I do agree that SimMan is a great invention for trainees to practise on. However, given the fact that medical surgeries are highly complex and crucial as they involve human lives, it may be a better idea any day for trainees to practise on cadavers as the closest model of a human body is a human body itself. There are many aspects and dynamics of the human body which doctors are still trying to explain and understand and hence cannot simulate to the last detail. Also, cadavers are inexpensive and never in sparse supply.

Security said...

u0204635 Tan Pei En

Not only that, the SimMan provides good practice for the future where surgeons may have to operate on real robots!

But seriously, it is such applications that make robots so useful. I mean, no human beings would want to be 'practised' on 10 times a day. And the variety of situations and medical conditions that the SimMan is designed to simulate allow for students to have a comprehensive experience of handling the patient. Real-life training seldom provides the student with every conceivable situation.

However, the real-life training must not be excluded. This is because we do not know what we may have overlooked in the SimMan which may be present in real human patients. Moreover, situations occur unexpectedly in real life and doctors simply have to respond the best that they can.

Finally, I just wonder - given the level of realism that the SimMan, or future versions, can attain - would students start to get emotionally attached to it? After all, it groans, cries, says 'ouch' and so on. Future versions may even complain verbally or talk about making a will in case they die. Given such realism, would the students (and the lab i/c) be sad when the SimMan really dies (i.e. it's circuits get fried or something to that effect)?

Industry said...

U0205239 Wang Weiwei

I agree with Pei En. Robot is very useful in such situation though real life training should be also carried out, maybe after the trainees get enough training on the robot.

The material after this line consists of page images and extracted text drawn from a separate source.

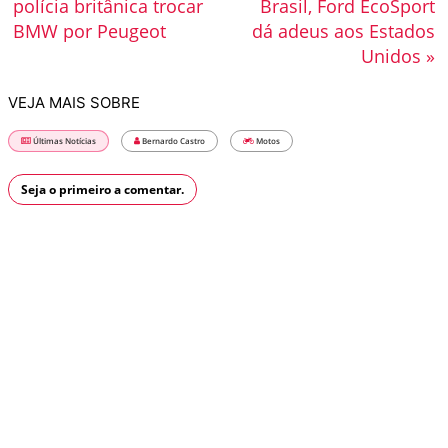
polícia britânica trocar
Brasil, Ford EcoSport
BMW por Peugeot
dá adeus aos Estados
Unidos »
VEJA MAIS SOBRE
Últimas Notícias
Bernardo Castro
Motos
Seja o primeiro a comentar.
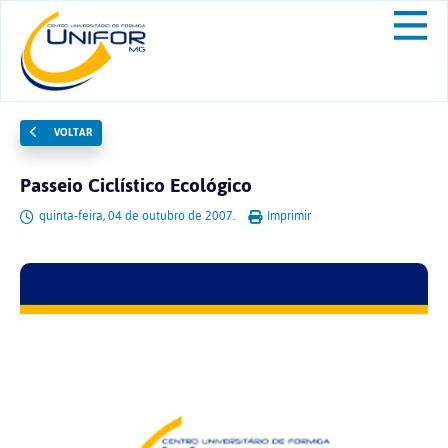
VOLTAR
Passeio Ciclístico Ecológico
quinta-feira, 04 de outubro de 2007.
Imprimir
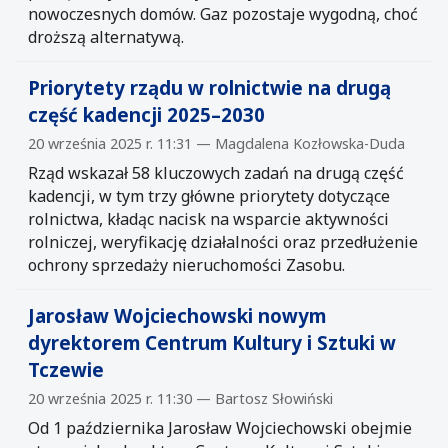
nowoczesnych domów. Gaz pozostaje wygodną, choć
droższą alternatywą.
Priorytety rządu w rolnictwie na drugą
część kadencji 2025–2030
20 września 2025 r. 11:31 — Magdalena Kozłowska-Duda
Rząd wskazał 58 kluczowych zadań na drugą część
kadencji, w tym trzy główne priorytety dotyczące
rolnictwa, kładąc nacisk na wsparcie aktywności
rolniczej, weryfikację działalności oraz przedłużenie
ochrony sprzedaży nieruchomości Zasobu.
Jarosław Wojciechowski nowym
dyrektorem Centrum Kultury i Sztuki w
Tczewie
20 września 2025 r. 11:30 — Bartosz Słowiński
Od 1 października Jarosław Wojciechowski obejmie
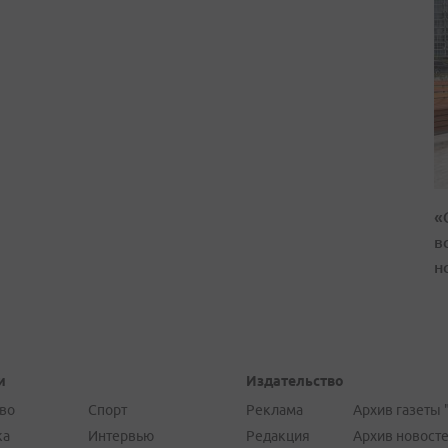
«
в
н
и
Издательство
во
Спорт
Реклама
Архив газеты 
ка
Интервью
Редакция
Архив новост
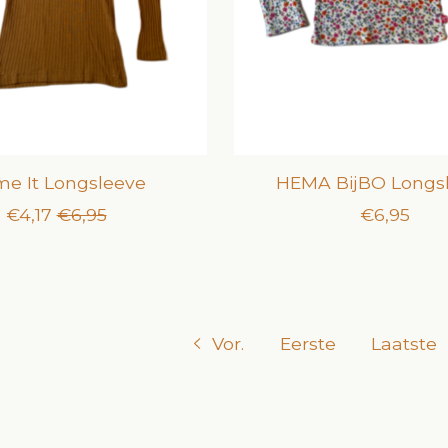
e It Longsleeve
HEMA BijBO Longs
€4,17
€6,95
€6,95
Vor.
Eerste
Laatste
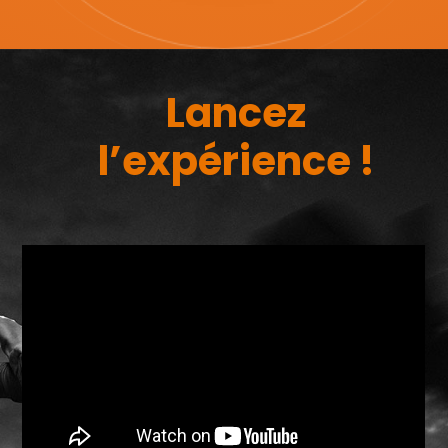
Lancez
l’expérience !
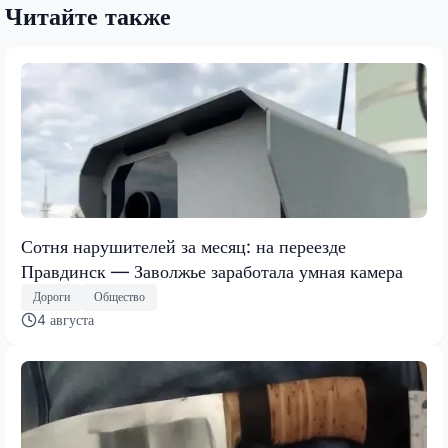
Читайте также
Сотня нарушителей за месяц: на переезде
Правдинск — Заволжье заработала умная камера
Дороги
Общество
4 августа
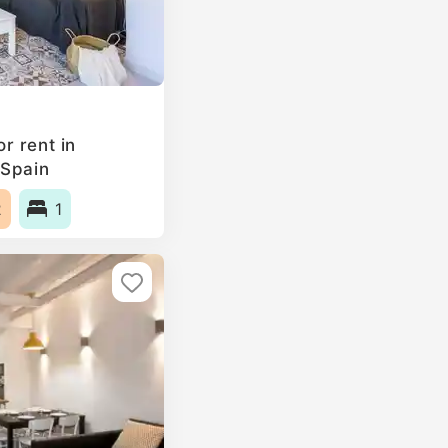
r rent in
 Spain
2
1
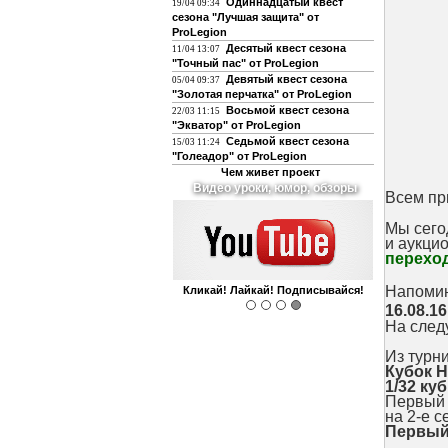
Одиннадцатый квест
19/04 09:34
сезона "Лучшая защита" от
ProLegion
Десятый квест сезона
11/04 13:07
"Точный пас" от ProLegion
Девятый квест сезона
05/04 09:37
"Золотая перчатка" от ProLegion
Восьмой квест сезона
22/03 11:15
"Экватор" от ProLegion
Седьмой квест сезона
15/03 11:24
"Голеадор" от ProLegion
Чем живет проект
Видео уроки, юмор, обзоры
Всем пр
Мы сего
и
аукцио
перехо
Напомин
Кликай! Лайкай! Подписывайся!
16.08.16
На след
Из турн
Кубок 
1/32 ку
Первый 
на 2-е с
Первый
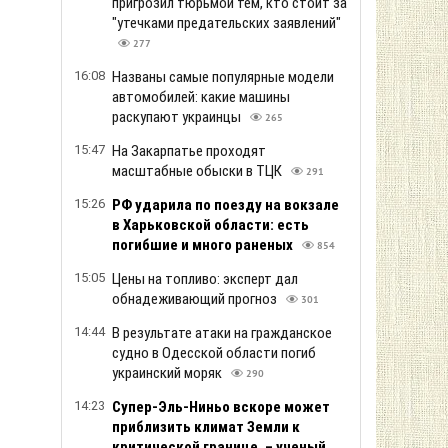
пригрозил тюрьмой тем, кто стоит за
"утечками предательских заявлений"
277
16:08
Названы самые популярные модели
автомобилей: какие машины
раскупают украинцы
265
15:47
На Закарпатье проходят
масштабные обыски в ТЦК
291
15:26
РФ ударила по поезду на вокзале
в Харьковской области: есть
погибшие и много раненых
854
15:05
Цены на топливо: эксперт дал
обнадеживающий прогноз
301
14:44
В результате атаки на гражданское
судно в Одесской области погиб
украинский моряк
290
14:23
Супер-Эль-Ниньо вскоре может
приблизить климат Земли к
критической границе, – ученый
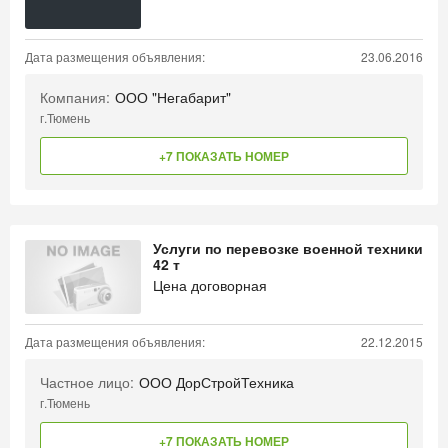
Дата размещения объявления:
23.06.2016
Компания:
ООО "Негабарит"
г.Тюмень
+7 ПОКАЗАТЬ НОМЕР
Услуги по перевозке военной техники
42 т
Цена договорная
Дата размещения объявления:
22.12.2015
Частное лицо:
ООО ДорСтройТехника
г.Тюмень
+7 ПОКАЗАТЬ НОМЕР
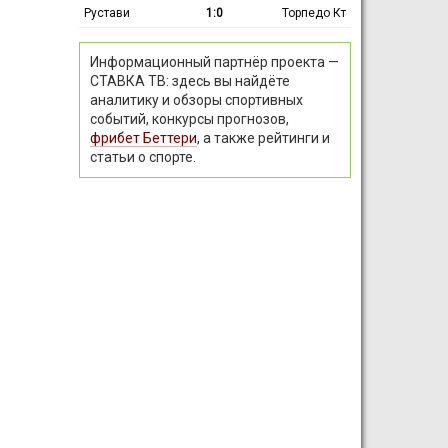
Рустави
1:0
Торпедо Кт
Информационный партнёр проекта —
СТАВКА ТВ: здесь вы найдёте
аналитику и обзоры спортивных
событий, конкурсы прогнозов,
фрибет Беттери
, а также рейтинги и
статьи о спорте.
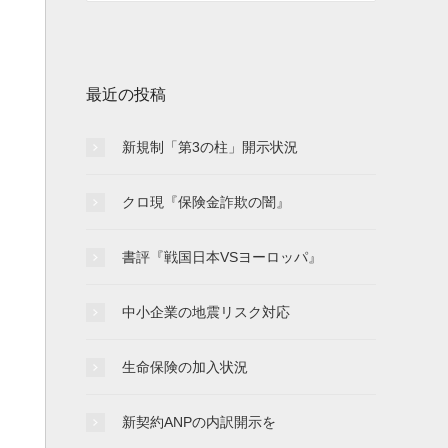
最近の投稿
新規制「第3の柱」開示状況
クロ現『保険金詐欺の闇』
書評『戦国日本VSヨーロッパ』
中小企業の地震リスク対応
生命保険の加入状況
新契約ANPの内訳開示を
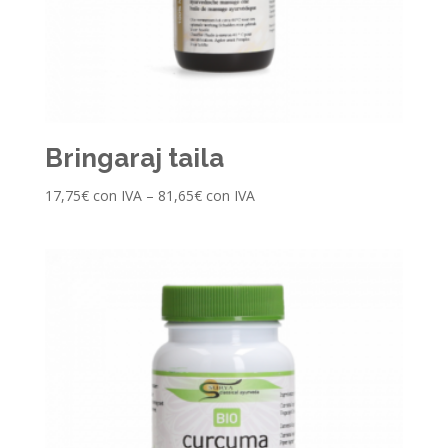
Bringaraj taila
17,75
€
con IVA
–
81,65
€
con IVA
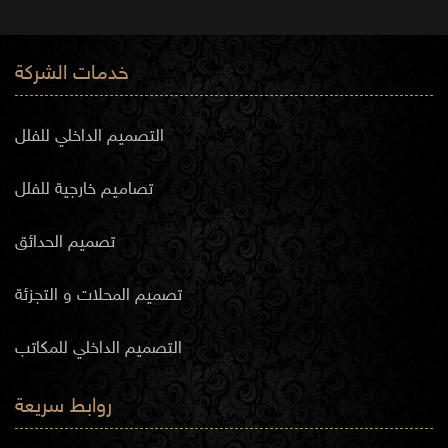
خدمات الشركة
التصميم الداخلي للفلل
تصاميم خارجية للفلل
تصميم الحدائق
تصميم المحلات و التجزئة
التصميم الداخلي للمكاتب
روابط سريعة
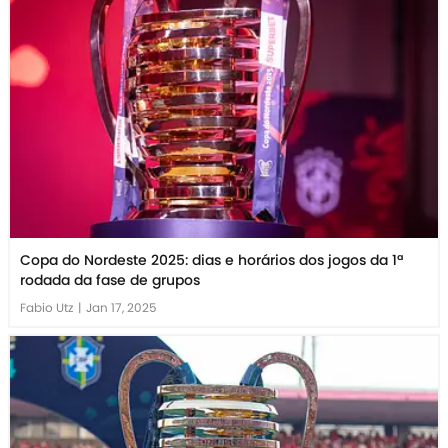
Copa do Nordeste 2025: dias e horários dos jogos da 1ª
rodada da fase de grupos
Fabio Utz
|
Jan 17, 2025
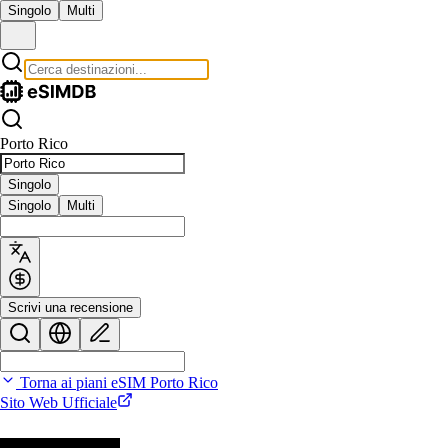
Singolo
Multi
Porto Rico
Singolo
Singolo
Multi
Scrivi una recensione
Torna ai piani eSIM Porto Rico
Sito Web Ufficiale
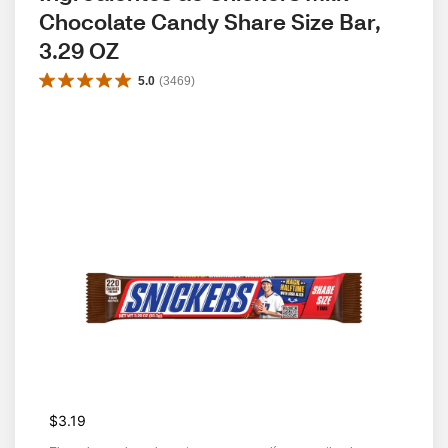
Chocolate Candy Share Size Bar, 
3.29 OZ
5.0
(
3469
)
$3.19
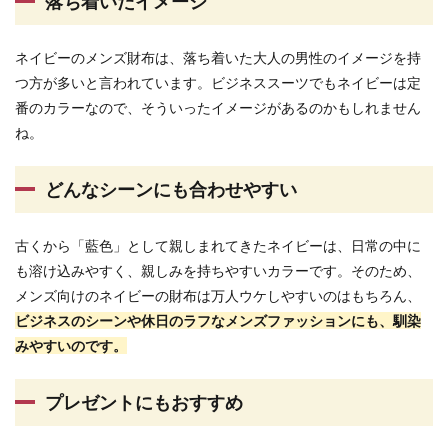
落ち着いたイメージ
ネイビーのメンズ財布は、落ち着いた大人の男性のイメージを持
つ方が多いと言われています。ビジネススーツでもネイビーは定
番のカラーなので、そういったイメージがあるのかもしれません
ね。
どんなシーンにも合わせやすい
古くから「藍色」として親しまれてきたネイビーは、日常の中に
も溶け込みやすく、親しみを持ちやすいカラーです。そのため、
メンズ向けのネイビーの財布は万人ウケしやすいのはもちろん、
ビジネスのシーンや休日のラフなメンズファッションにも、馴染
みやすいのです。
プレゼントにもおすすめ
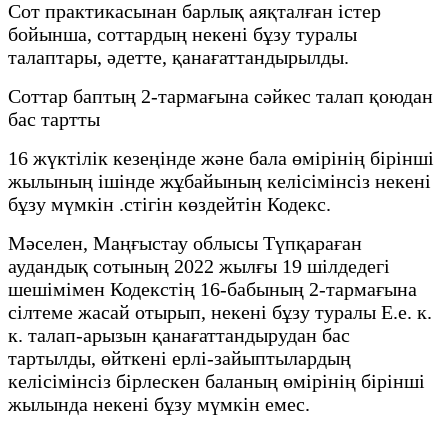
Сот практикасынан барлық аяқталған істер
бойынша, соттардың некені бұзу туралы
талаптары, әдетте, қанағаттандырылды.
Соттар баптың 2-тармағына сәйкес талап қоюдан
бас тартты
16 жүктілік кезеңінде және бала өмірінің бірінші
жылының ішінде жұбайының келісімінсіз некені
бұзу мүмкін .стігін көздейтін Кодекс.
Мәселен, Маңғыстау облысы Түпқараған
аудандық сотының 2022 жылғы 19 шілдедегі
шешімімен Кодекстің 16-бабының 2-тармағына
сілтеме жасай отырып, некені бұзу туралы Е.е. к.
к. талап-арызын қанағаттандырудан бас
тартылды, өйткені ерлі-зайыптылардың
келісімінсіз бірлескен баланың өмірінің бірінші
жылында некені бұзу мүмкін емес.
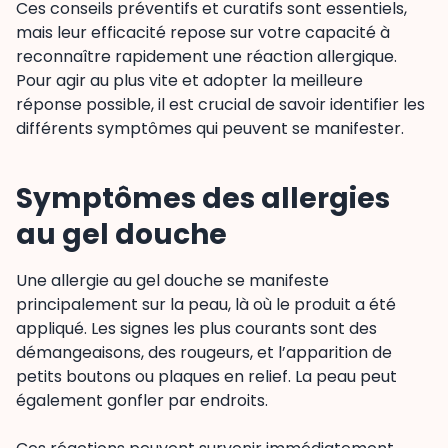
Ces conseils préventifs et curatifs sont essentiels,
mais leur efficacité repose sur votre capacité à
reconnaître rapidement une réaction allergique.
Pour agir au plus vite et adopter la meilleure
réponse possible, il est crucial de savoir identifier les
différents symptômes qui peuvent se manifester.
Symptômes des allergies
au gel douche
Une allergie au gel douche se manifeste
principalement sur la peau, là où le produit a été
appliqué. Les signes les plus courants sont des
démangeaisons, des rougeurs, et l’apparition de
petits boutons ou plaques en relief. La peau peut
également gonfler par endroits.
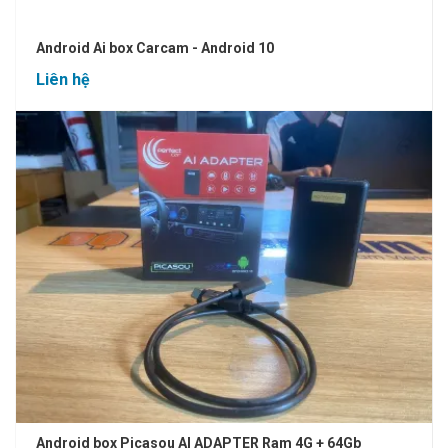
Android Ai box Carcam - Android 10
Liên hệ
Android box Picasou AI ADAPTER Ram 4G + 64Gb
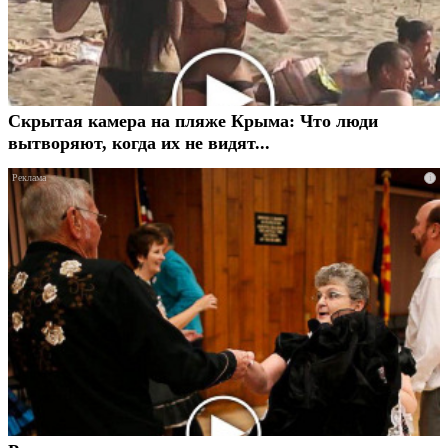
Скрытая камера на пляже Крыма: Что люди
вытворяют, когда их не видят...
i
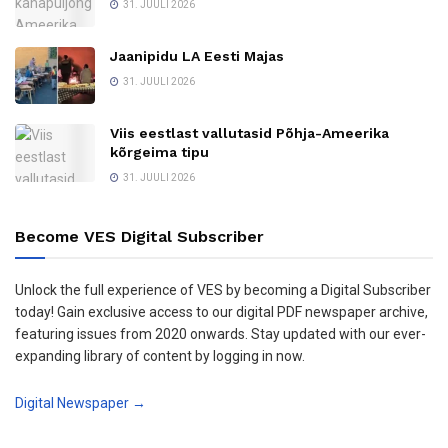
31. JUULI 2026
Jaanipidu LA Eesti Majas
31. JUULI 2026
Viis eestlast vallutasid Põhja-Ameerika
kõrgeima tipu
31. JUULI 2026
Become VES Digital Subscriber
Unlock the full experience of VES by becoming a Digital Subscriber
today! Gain exclusive access to our digital PDF newspaper archive,
featuring issues from 2020 onwards. Stay updated with our ever-
expanding library of content by logging in now.
Digital Newspaper →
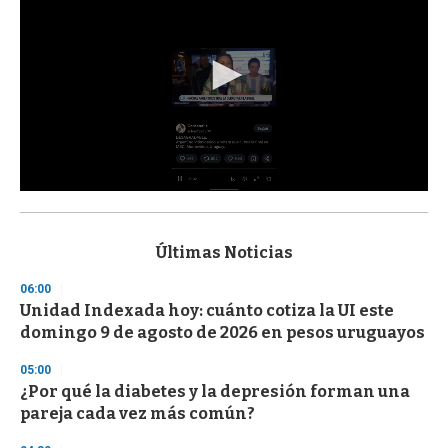
0
s
e
c
Últimas Noticias
o
n
06:00
d
Unidad Indexada hoy: cuánto cotiza la UI este
s
o
domingo 9 de agosto de 2026 en pesos uruguayos
f
3
05:00
3
s
¿Por qué la diabetes y la depresión forman una
e
pareja cada vez más común?
c
o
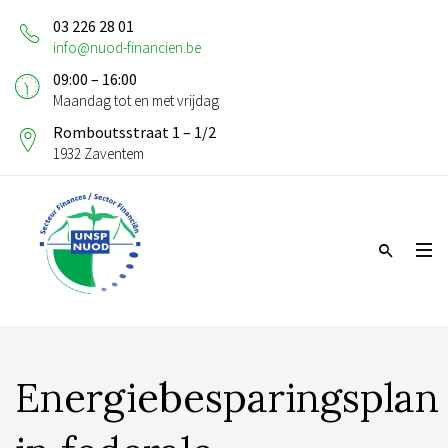
03 226 28 01
info@nuod-financien.be
09:00 – 16:00
Maandag tot en met vrijdag
Romboutsstraat 1 – 1/2
1932 Zaventem
Energiebesparingsplan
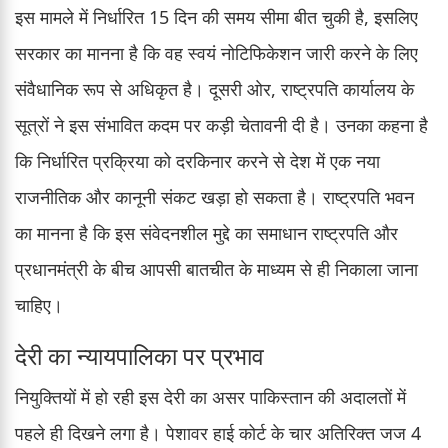
इस मामले में निर्धारित 15 दिन की समय सीमा बीत चुकी है, इसलिए
सरकार का मानना है कि वह स्वयं नोटिफिकेशन जारी करने के लिए
संवैधानिक रूप से अधिकृत है। दूसरी ओर, राष्ट्रपति कार्यालय के
सूत्रों ने इस संभावित कदम पर कड़ी चेतावनी दी है। उनका कहना है
कि निर्धारित प्रक्रिया को दरकिनार करने से देश में एक नया
राजनीतिक और कानूनी संकट खड़ा हो सकता है। राष्ट्रपति भवन
का मानना है कि इस संवेदनशील मुद्दे का समाधान राष्ट्रपति और
प्रधानमंत्री के बीच आपसी बातचीत के माध्यम से ही निकाला जाना
चाहिए।
देरी का न्यायपालिका पर प्रभाव
नियुक्तियों में हो रही इस देरी का असर पाकिस्तान की अदालतों में
पहले ही दिखने लगा है। पेशावर हाई कोर्ट के चार अतिरिक्त जज 4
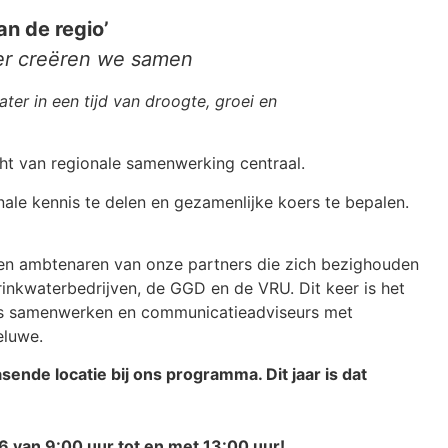
an de regio’
er creëren we samen
r in een tijd van droogte, groei en
cht van regionale samenwerking centraal.
onale kennis te delen en gezamenlijke koers te bepalen.
s en ambtenaren van onze partners die zich bezighouden
rinkwaterbedrijven, de GGD en de VRU. Dit keer is het
ens samenwerken en communicatieadviseurs met
 Veluwe.
ende locatie bij ons programma. Dit jaar is dat
 van 9:00 uur tot en met 13:00 uur!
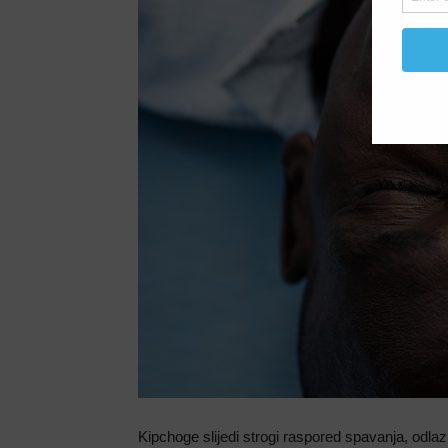
Kipchoge slijedi strogi raspored spavanja, odlaz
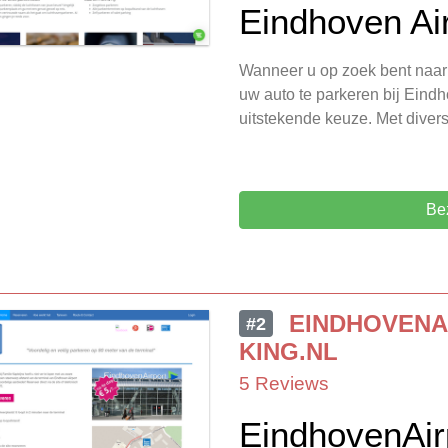
Eindhoven Ai
Wanneer u op zoek bent naar
uw auto te parkeren bij Eind
uitstekende keuze. Met diver
Be
EINDHOVENA
#2
KING.NL
5 Reviews
EindhovenAir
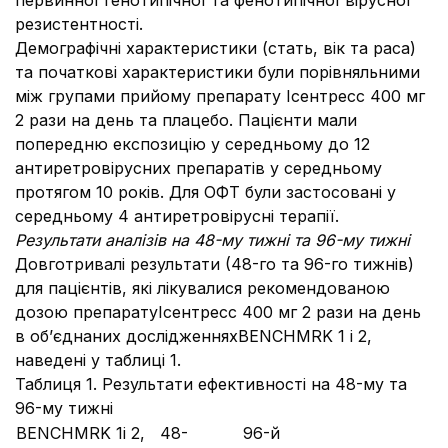
первинної генотипічної та фенотипічної вірусної
резистентності.
Демографічні характеристики (стать, вік та раса)
та початкові характеристики були порівняльними
між групами прийому препарату Ісентресс 400 мг
2 рази на день та плацебо. Пацієнти мали
попередню експозицію у середньому до 12
антиретровірусних препаратів у середньому
протягом 10 років. Для ОФТ були застосовані у
середньому 4 антиретровірусні терапії.
Результати аналізів на 48-му тижні та 96-му тижні
Довготривалі результати (48-го та 96-го тижнів)
для пацієнтів, які лікувалися рекомендованою
дозою препаратуІсентресс 400 мг 2 рази на день
в об’єднаних дослідженняхBENCHMRK 1 і 2,
наведені у таблиці 1.
Таблиця 1. Результати ефективності на 48-му та
96-му тижні
BENCHMRK 1і 2,
48-
96-й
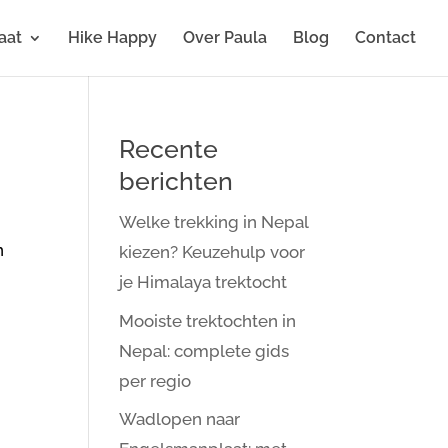
aat
Hike Happy
Over Paula
Blog
Contact
Recente
berichten
Welke trekking in Nepal
n
kiezen? Keuzehulp voor
je Himalaya trektocht
Mooiste trektochten in
Nepal: complete gids
per regio
Wadlopen naar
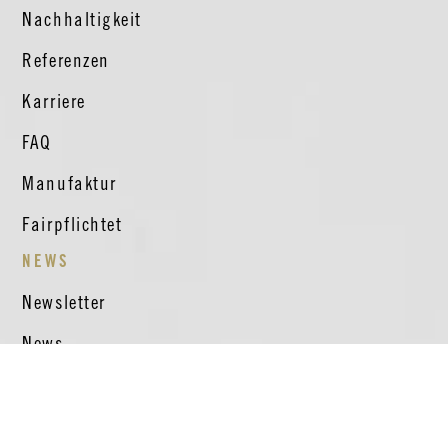
Nachhaltigkeit
Referenzen
Karriere
FAQ
Manufaktur
Fairpflichtet
NEWS
Newsletter
News
Facebook
Instagram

About the point wheather people will be emotionally attached, I believe so. So many movies were produced that reflects the emotional links between we humans and the robots. I'm looking forward to see a world co-lived by both humans and their fellow robots.

Medical said...

U0204808 Li Junsheng

Thanks, everyone, for the great comments. SimMan is certainly a wonderful invention, but I agree robots will never be a good enough substitute for the real thing.

That being so, I would still find SimMan a good complement, perhaps not so much as a substitute, to cadavers or living patients. While I'm not sure if the current version of SimMan offers all the surgery practice needed, a trainee certainly can't say, "Er .. sorry, I think I cut something, can we do the whole thing over again?" when it comes to cadavers or living patients. :p

Emotional attachment? Yup, the level of realism SimMan provides might deeply affect a trainee. But let's look at it this way: if a trainee cannot transcend the 'emotions' exhibited by SimMan during his training, how can he or she seek to overcome the feelings for real life patients in future? A thousand times more the pain and sorrow, the piercing gazes, the helplessness in their eyes; perhaps SimMan would be able to give them a headstart in emotional and psychological training too. ;)

Edutainment said...

U0308283 Wu Chengyu

Well, I do agree with Junsheng. If a trainee or doctor-to-be cannot not even overcome the feeling when the robot passes away, then he/she will have a long way to go. I think it would be great to have them act as casualties for training for real life cases. On a side note though, do they supply different sizes for SimMan? As in, we all know how different size of people will require different treatment(location of arteries, amount of anesthetics...etc) so perhaps that would about different ages?